One wonders about World Vision and Mr. Jenkins personal credibility when it has been clearly established that the Hamas regime in Gaza has used women and children as human shields during recent Gaza wars. Moreover, the World Vision has obviously ignored the hate-filled incitement in the educational system employed by the Palestinians in Gaza that poisons children’s minds with intolerance and hate toward Israelis and Jews. If Hamas can abuse their own children, it stands to reason that Hamas’ operatives, such as El Halabi, would also abuse the trust of a Christian evangelical group, by diverting humanitarian aid for terrorist uses.
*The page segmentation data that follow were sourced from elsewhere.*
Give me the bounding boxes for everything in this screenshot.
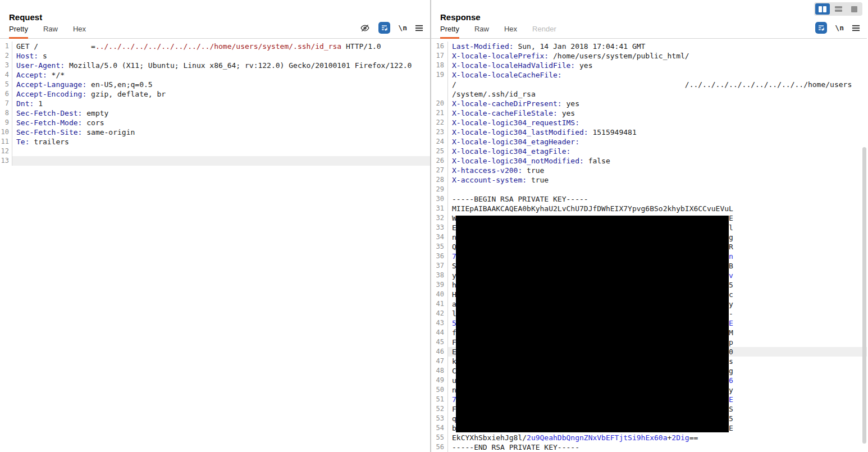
code-line: 16Last-Modified: Sun, 14 Jan 2018 17:04:… [431,42,867,51]
line-number: 6 [0,89,12,99]
redaction-overlay [456,216,729,432]
code-line: 29 [431,185,867,194]
code-line: 24X-locale-logic304_etagHeader: [431,137,867,147]
line-number: 49 [431,376,448,385]
code-line: 22X-locale-logic304_requestIMS: [431,118,867,127]
code-line: 7Dnt: 1 [0,99,430,108]
newline-icon[interactable]: \n [398,24,407,32]
code-line: 19X-locale-localeCacheFile: [431,70,867,80]
line-number: 45 [431,337,448,347]
line-number: 39 [431,280,448,290]
request-title: Request [0,0,430,22]
response-editor[interactable]: 16Last-Modified: Sun, 14 Jan 2018 17:04:… [431,39,867,452]
newline-icon[interactable]: \n [835,24,844,32]
request-panel: Request PrettyRawHex \n [0,0,431,452]
tab-pretty[interactable]: Pretty [9,25,28,39]
response-tabs: PrettyRawHexRender [440,25,556,39]
line-number: 31 [431,204,448,213]
code-line: 31MIIEpAIBAAKCAQEA0bKyhaU2LvChU7DJfDWhEI… [431,204,867,213]
line-number: 55 [431,433,448,442]
prettify-icon[interactable] [815,22,827,34]
code-line: 6Accept-Encoding: gzip, deflate, br [0,89,430,99]
code-line: 17X-locale-localePrefix: /home/users/sys… [431,51,867,61]
code-line: 9Sec-Fetch-Mode: cors [0,118,430,127]
code-line: 10Sec-Fetch-Site: same-origin [0,127,430,137]
prettify-icon[interactable] [378,22,390,34]
code-line: 3User-Agent: Mozilla/5.0 (X11; Ubuntu; L… [0,61,430,70]
code-line: 11Te: trailers [0,137,430,147]
code-line: 25X-locale-logic304_etagFile: [431,147,867,156]
tab-raw[interactable]: Raw [474,25,489,39]
http-message-viewer: Request PrettyRawHex \n [0,0,868,452]
response-scrollbar-thumb[interactable] [862,147,866,444]
code-line: 27X-htaccess-v200: true [431,166,867,175]
code-line: 4Accept: */* [0,70,430,80]
code-line: 12 [0,147,430,156]
line-number: 41 [431,299,448,309]
request-header: Request PrettyRawHex \n [0,0,430,39]
code-line: 13 [0,156,430,166]
tab-pretty[interactable]: Pretty [440,25,459,39]
tab-hex[interactable]: Hex [504,25,517,39]
code-line: 23X-locale-logic304_lastModified: 151594… [431,127,867,137]
line-number: 3 [0,61,12,70]
line-number: 8 [0,108,12,118]
response-title: Response [431,0,867,22]
request-toolbar: \n [359,22,423,34]
line-number: 13 [0,156,12,166]
line-number [431,89,448,99]
request-editor[interactable]: 1GET / =../../../../../../../../../home/… [0,39,430,452]
line-number: 51 [431,395,448,404]
menu-icon[interactable] [415,24,423,32]
line-number: 38 [431,271,448,280]
code-line: 8Sec-Fetch-Dest: empty [0,108,430,118]
split-columns-view-button[interactable] [815,3,830,15]
line-number: 48 [431,366,448,376]
line-number: 53 [431,414,448,423]
line-number: 27 [431,166,448,175]
line-number: 22 [431,118,448,127]
response-panel: Response PrettyRawHexRender \n 1 [431,0,867,452]
code-line: 2Host: s [0,51,430,61]
line-number: 9 [0,118,12,127]
line-number: 24 [431,137,448,147]
line-number: 19 [431,70,448,80]
line-number: 5 [0,80,12,89]
line-number: 47 [431,357,448,366]
line-number: 11 [0,137,12,147]
menu-icon[interactable] [852,24,860,32]
line-number: 2 [0,51,12,61]
line-number: 44 [431,328,448,337]
request-tabs: PrettyRawHex [9,25,86,39]
line-number: 46 [431,347,448,357]
line-number: 16 [431,42,448,51]
line-number: 52 [431,404,448,414]
line-number: 54 [431,423,448,433]
line-number: 7 [0,99,12,108]
code-line: 56-----END RSA PRIVATE KEY----- [431,442,867,452]
line-number: 42 [431,309,448,318]
code-line: 30-----BEGIN RSA PRIVATE KEY----- [431,194,867,204]
visibility-off-icon[interactable] [359,23,371,33]
line-number: 17 [431,51,448,61]
single-panel-view-button[interactable] [847,3,861,15]
line-number: 32 [431,213,448,223]
tab-raw[interactable]: Raw [43,25,58,39]
layout-switcher [814,2,862,16]
line-number: 10 [0,127,12,137]
code-line: 26X-locale-logic304_notModified: false [431,156,867,166]
line-number: 40 [431,290,448,299]
code-line: 28X-account-system: true [431,175,867,185]
line-number: 35 [431,242,448,252]
line-number: 29 [431,185,448,194]
code-line: /system/.ssh/id_rsa [431,89,867,99]
split-rows-view-button[interactable] [831,3,846,15]
code-line: 1GET / =../../../../../../../../../home/… [0,42,430,51]
tab-hex[interactable]: Hex [73,25,86,39]
line-number: 30 [431,194,448,204]
response-toolbar: \n [815,22,860,34]
response-header: Response PrettyRawHexRender \n [431,0,867,39]
line-number: 20 [431,99,448,108]
line-number: 1 [0,42,12,51]
line-number: 25 [431,147,448,156]
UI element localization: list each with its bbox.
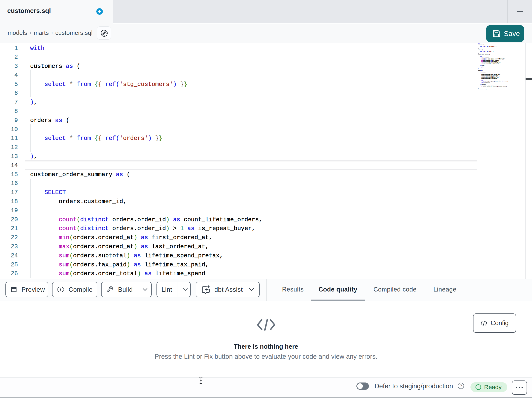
- svg-text:?: ?: [460, 384, 462, 388]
One has to conclude in the case of El Halabi that it was either Hamas cleverly exploiting World Vision or perhaps World Vision knowingly and deliberately allowing its donors to be exploited. On its website, World Vision declares that it is “an organization you can trust.” How then, can one trust an organization that looked the other way when its employees embezzled millions of dollars from western donors over a period of years? On the same website World Vision promotes its “Child Protection.” If indeed, World Vision cared so much for children, why hasn’t it condemned Hamas’s use of children as human shields? Or it’s placing of rocket launchers in hospitals and schools, thus endangering Palestinian children? And one should ask whether Jewish children in Israel do not deserve the same protection as Arab Muslim children in Gaza? The rocket launchers used by Hamas in schools and hospitals target Israeli schools and kindergardens with the intent to kill children.
Funding Islamic terrorists directly or indirectly to improve their potential to kill Jews is not exactly Christian charity. Twentieth Century philosopher Karl Popper, in his book An Open Society and its Enemies wrote: “Unlimited tolerance must lead to the disappearance of tolerance. If we extend unlimited tolerance even to those who are intolerant, if we are not prepared to defend a tolerant society against the onslaught of the intolerant, then the tolerant will be destroyed, and tolerance with them…We should therefore claim, in the name of tolerance, the right not to tolerate the intolerant.” World Vision funding and defense of its intolerant and irrational Hamas operatives is destructive to tolerant societies and tolerance itself.